If people were better at managing their money the UK could be better off by a whopping £108 billion, a new report from the Money Advice Service reveals today.

This is a huge number. It’s so big it’s difficult to get your head around. But it would certainly mean we’d all have a lot more money at our disposal.

Over the next 30 years, improving how people deal with money could add £20 billion to our collective savings, boost our pensions by £10 billion and add another £50 billion to our investments.

Debt would be less of a factor too, with the number of those over-indebted falling by 13%, bringing with it improved health and quality of life. As a result of larger bank balances, spending would go up by close to £30 billion, helping the economy.

So how do we get there?

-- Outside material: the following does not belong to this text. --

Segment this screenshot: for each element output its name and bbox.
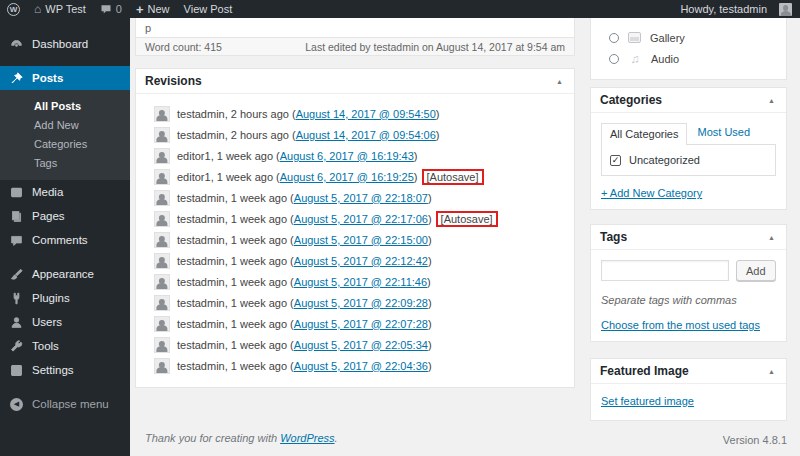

Well, that’s the focus of Financial Capability Week.

For people to better manage their finances, they need to improve their skills and confidence with money, making them what’s called “financially capable”.

What makes someone “financially capable”?

There are some basic behaviours displayed by people with higher financial capability.

These include:

  • Shopping around for deals to make money go further
  • Understanding compound interest
  • Saving regularly
  • Reducing impulse spending

Though you might feel confident with some of these, you might not feel able to say you could do them all.

It’s easy to overlook how a lack of financial education can affect our day-to-day dealings with money.

Money Advice Service research has shown one in five aren’t able to read a bank statement, while three in 10 people never openly discuss their finances with anyone.

As a result, there are around eight million people experiencing problems with debt, and four in 10 adults have less than £500 available to cover an unexpected bill.

How to improve your money knowledge, confidence and motivation

Though there’s a big part to play by the financial and education institutions, such as banks and schools, there are three activities you can try yourself.

Boost your money knowledge

If there’s a topic you don’t understand – like compound interest – you can read simple guides on the Money Advice Service website. Even the most complicated topics should be easy to understand, but just pick a couple of subjects you wish you knew more about and have a read.

Increase your money confidence

A budget can help you keep track of where your money goes and monitor your bank balance – meaning you’re able to spend and save with a better understanding of your financial situation.  It’s actually really simple to pull one together using an online tool like the Money Advice Service Budget planner.

Find your money motivation

When you’re saving, setting a goal makes the task much easier. It could be for a holiday, an engagement ring, perhaps even your retirement. But knowing where that money is going is a great way to keep you saving and stop you spending on other less important things.